** WHAT THIS TASK INVOLVES **
Copy the lines of the data below exactly, starting at the first and stopping after the line that contains "dsrazvitie.ru"; include no pictures.

(Stored entries)
====

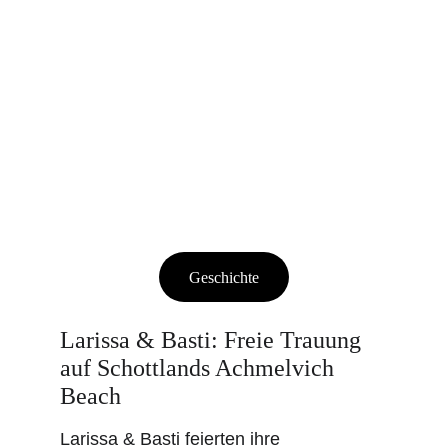
Geschichte
Larissa & Basti: Freie Trauung 
auf Schottlands Achmelvich 
Beach
Larissa & Basti feierten ihre 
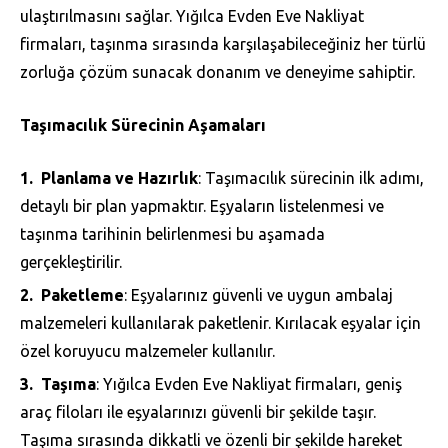
ulaştırılmasını sağlar. Yığılca Evden Eve Nakliyat
firmaları, taşınma sırasında karşılaşabileceğiniz her türlü
zorluğa çözüm sunacak donanım ve deneyime sahiptir.
Taşımacılık Sürecinin Aşamaları
Planlama ve Hazırlık
: Taşımacılık sürecinin ilk adımı,
detaylı bir plan yapmaktır. Eşyaların listelenmesi ve
taşınma tarihinin belirlenmesi bu aşamada
gerçekleştirilir.
Paketleme
: Eşyalarınız güvenli ve uygun ambalaj
malzemeleri kullanılarak paketlenir. Kırılacak eşyalar için
özel koruyucu malzemeler kullanılır.
Taşıma
: Yığılca Evden Eve Nakliyat firmaları, geniş
araç filoları ile eşyalarınızı güvenli bir şekilde taşır.
Taşıma sırasında dikkatli ve özenli bir şekilde hareket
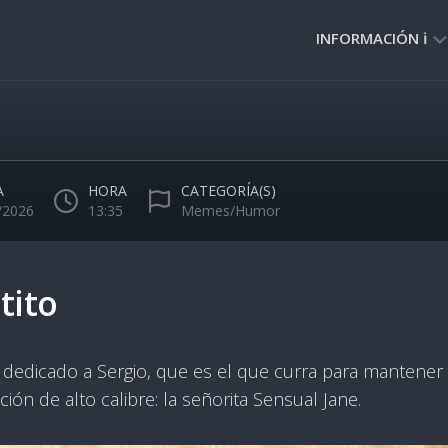
INFORMACIÓN ℹ️
PRIVACIDAD
🔒
NORMAS
DE
A
HORA
CATEGORÍA(S)
USO
/2026
13:35
Memes/Humor
🚸
tito
 dedicado a Sergio, que es el que curra para mantener e
ción de alto calibre: la señorita Sensual Jane.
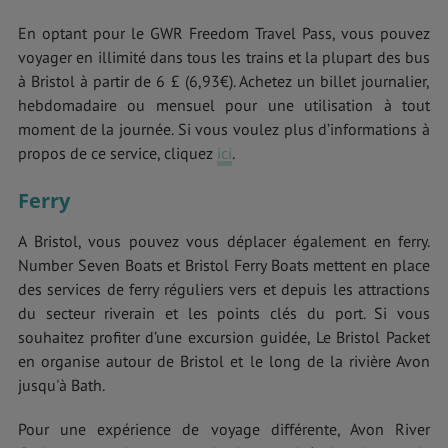
En optant pour le GWR Freedom Travel Pass, vous pouvez
voyager en illimité dans tous les trains et la plupart des bus
à Bristol à partir de 6 £ (6,93€). Achetez un billet journalier,
hebdomadaire ou mensuel pour une utilisation à tout
moment de la journée. Si vous voulez plus d’informations à
propos de ce service, cliquez
ici
.
Ferry
A Bristol, vous pouvez vous déplacer également en ferry.
Number Seven Boats et Bristol Ferry Boats mettent en place
des services de ferry réguliers vers et depuis les attractions
du secteur riverain et les points clés du port. Si vous
souhaitez profiter d’une excursion guidée, Le Bristol Packet
en organise autour de Bristol et le long de la rivière Avon
jusqu'à Bath.
Pour une expérience de voyage différente, Avon River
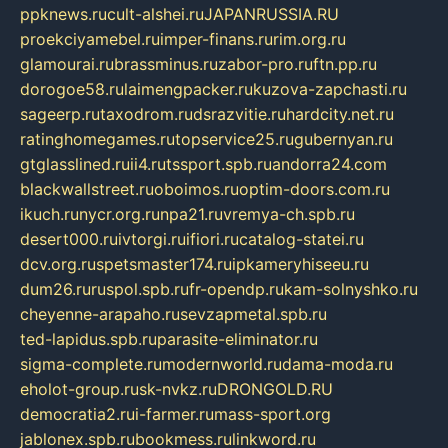
ppknews.ru
cult-alshei.ru
JAPANRUSSIA.RU
proekciyamebel.ru
imper-finans.ru
rim.org.ru
glamourai.ru
brassminus.ru
zabor-pro.ru
ftn.pp.ru
dorogoe58.ru
laimengpacker.ru
kuzova-zapchasti.ru
sageerp.ru
taxodrom.ru
dsrazvitie.ru
hardcity.net.ru
ratinghomegames.ru
topservice25.ru
gubernyan.ru
gtglasslined.ru
ii4.ru
tssport.spb.ru
andorra24.com
blackwallstreet.ru
oboimos.ru
optim-doors.com.ru
ikuch.ru
nycr.org.ru
npa21.ru
vremya-ch.spb.ru
desert000.ru
ivtorgi.ru
ifiori.ru
catalog-statei.ru
dcv.org.ru
spetsmaster174.ru
ipkameryhiseeu.ru
dum26.ru
ruspol.spb.ru
fr-opendp.ru
kam-solnyshko.ru
cheyenne-arapaho.ru
sevzapmetal.spb.ru
ted-lapidus.spb.ru
parasite-eliminator.ru
sigma-complete.ru
modernworld.ru
dama-moda.ru
eholot-group.ru
sk-nvkz.ru
DRONGOLD.RU
democratia2.ru
i-farmer.ru
mass-sport.org
jablonex.spb.ru
bookmess.ru
linkword.ru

====

** RESULT **
Geschichte
Larissa & Basti: Freie Trauung 
auf Schottlands Achmelvich 
Beach
Larissa & Basti feierten ihre 
ulaştırılmasını sağlar. Yığılca Evden Eve Nakliyat
firmaları, taşınma sırasında karşılaşabileceğiniz her türlü
zorluğa çözüm sunacak donanım ve deneyime sahiptir.
Taşımacılık Sürecinin Aşamaları
Planlama ve Hazırlık
: Taşımacılık sürecinin ilk adımı,
detaylı bir plan yapmaktır. Eşyaların listelenmesi ve
taşınma tarihinin belirlenmesi bu aşamada
gerçekleştirilir.
Paketleme
: Eşyalarınız güvenli ve uygun ambalaj
malzemeleri kullanılarak paketlenir. Kırılacak eşyalar için
özel koruyucu malzemeler kullanılır.
Taşıma
: Yığılca Evden Eve Nakliyat firmaları, geniş
araç filoları ile eşyalarınızı güvenli bir şekilde taşır.
Taşıma sırasında dikkatli ve özenli bir şekilde hareket
INFORMACIÓN ℹ️
PRIVACIDAD
🔒
NORMAS
DE
A
HORA
CATEGORÍA(S)
USO
/2026
13:35
Memes/Humor
🚸
tito
 dedicado a Sergio, que es el que curra para mantener e
ción de alto calibre: la señorita Sensual Jane.
En optant pour le GWR Freedom Travel Pass, vous pouvez
voyager en illimité dans tous les trains et la plupart des bus
à Bristol à partir de 6 £ (6,93€). Achetez un billet journalier,
hebdomadaire ou mensuel pour une utilisation à tout
moment de la journée. Si vous voulez plus d’informations à
propos de ce service, cliquez
ici
.
Ferry
A Bristol, vous pouvez vous déplacer également en ferry.
Number Seven Boats et Bristol Ferry Boats mettent en place
des services de ferry réguliers vers et depuis les attractions
du secteur riverain et les points clés du port. Si vous
souhaitez profiter d’une excursion guidée, Le Bristol Packet
en organise autour de Bristol et le long de la rivière Avon
jusqu'à Bath.
Pour une expérience de voyage différente, Avon River
ppknews.ru
cult-alshei.ru
JAPANRUSSIA.RU
proekciyamebel.ru
imper-finans.ru
rim.org.ru
glamourai.ru
brassminus.ru
zabor-pro.ru
ftn.pp.ru
dorogoe58.ru
laimengpacker.ru
kuzova-zapchasti.ru
sageerp.ru
taxodrom.ru
dsrazvitie.ru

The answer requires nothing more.